Setapak Langkah – 23 April 2026 | Partai Demokrasi Indonesia Perjuangan (PDIP) menyatakan keberatan keras atas usulan pembatasan masa jabatan ketua umum (Ketum) partai politik yang diajukan oleh Komisi Pemberantasan Korupsi (KPK). Menurut PDIP, langkah tersebut melampaui wewenang KPK dan menandakan institusi tersebut telah keluar dari tugas pokok dan fungsinya sebagai lembaga negara.

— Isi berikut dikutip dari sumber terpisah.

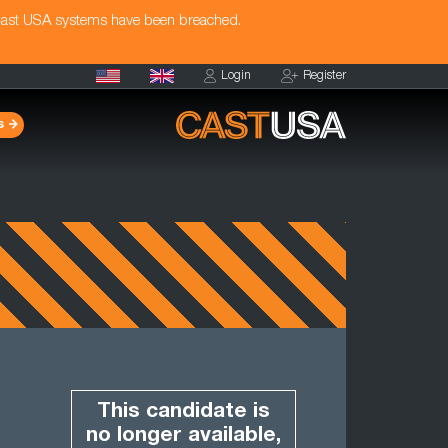
Cast USA systems have been breached.
Login
Register
s
This candidate is
no longer available,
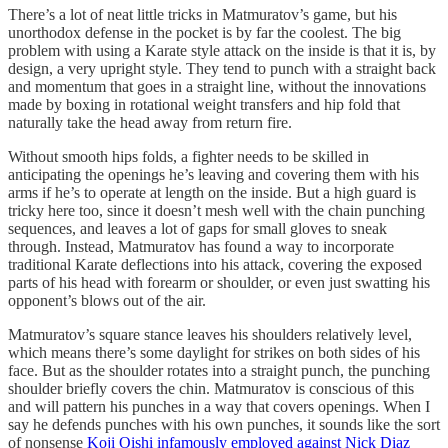
There’s a lot of neat little tricks in Matmuratov’s game, but his
unorthodox defense in the pocket is by far the coolest. The big
problem with using a Karate style attack on the inside is that it is, by
design, a very upright style. They tend to punch with a straight back
and momentum that goes in a straight line, without the innovations
made by boxing in rotational weight transfers and hip fold that
naturally take the head away from return fire.
Without smooth hips folds, a fighter needs to be skilled in
anticipating the openings he’s leaving and covering them with his
arms if he’s to operate at length on the inside. But a high guard is
tricky here too, since it doesn’t mesh well with the chain punching
sequences, and leaves a lot of gaps for small gloves to sneak
through. Instead, Matmuratov has found a way to incorporate
traditional Karate deflections into his attack, covering the exposed
parts of his head with forearm or shoulder, or even just swatting his
opponent’s blows out of the air.
Matmuratov’s square stance leaves his shoulders relatively level,
which means there’s some daylight for strikes on both sides of his
face. But as the shoulder rotates into a straight punch, the punching
shoulder briefly covers the chin. Matmuratov is conscious of this
and will pattern his punches in a way that covers openings. When I
say he defends punches with his own punches, it sounds like the sort
of nonsense
Koji Oishi infamously employed against Nick Diaz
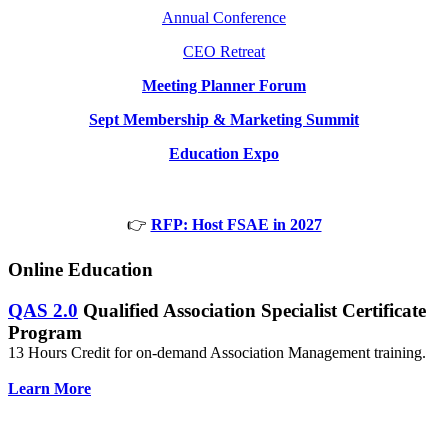
Annual Conference
CEO Retreat
Meeting Planner Forum
Sept Membership & Marketing Summit
Education Expo
👉
RFP: Host FSAE in 2027
Online Education
QAS 2.0
Qualified Association Specialist Certificate
Program
13 Hours Credit for on-demand Association Management training.
Learn More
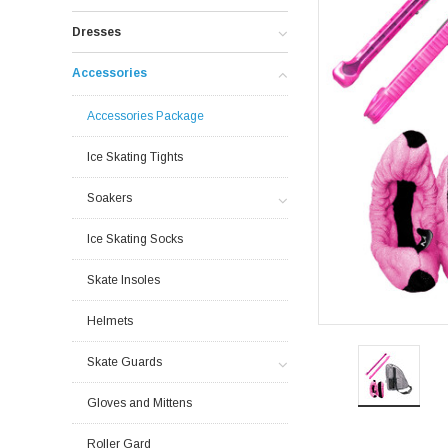
Dresses
Accessories
Accessories Package
Ice Skating Tights
Soakers
Ice Skating Socks
Skate Insoles
Helmets
Skate Guards
Gloves and Mittens
Roller Gard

Ketua Umum PDIP menegaskan bahwa pengaturan internal partai merupakan urusan organisasi masyarakat sipil yang diatur oleh undang‑undang partai, bukan ranah lembaga negara. PDIP menilai bahwa KPK seharusnya fokus pada pemberantasan korupsi, bukan campur tangan dalam struktur internal partai politik.
Beberapa poin utama yang disampaikan PDIP antara lain:
- KPK tidak memiliki dasar hukum untuk mengusulkan batasan masa jabatan ketua umum partai.
- Pengaturan masa jabatan adalah wewenang partai sesuai dengan Anggaran Dasar dan peraturan internal masing‑masing.
- Campur tangan KPK dapat mengganggu prinsip otonomi partai dalam sistem demokrasi multipartai.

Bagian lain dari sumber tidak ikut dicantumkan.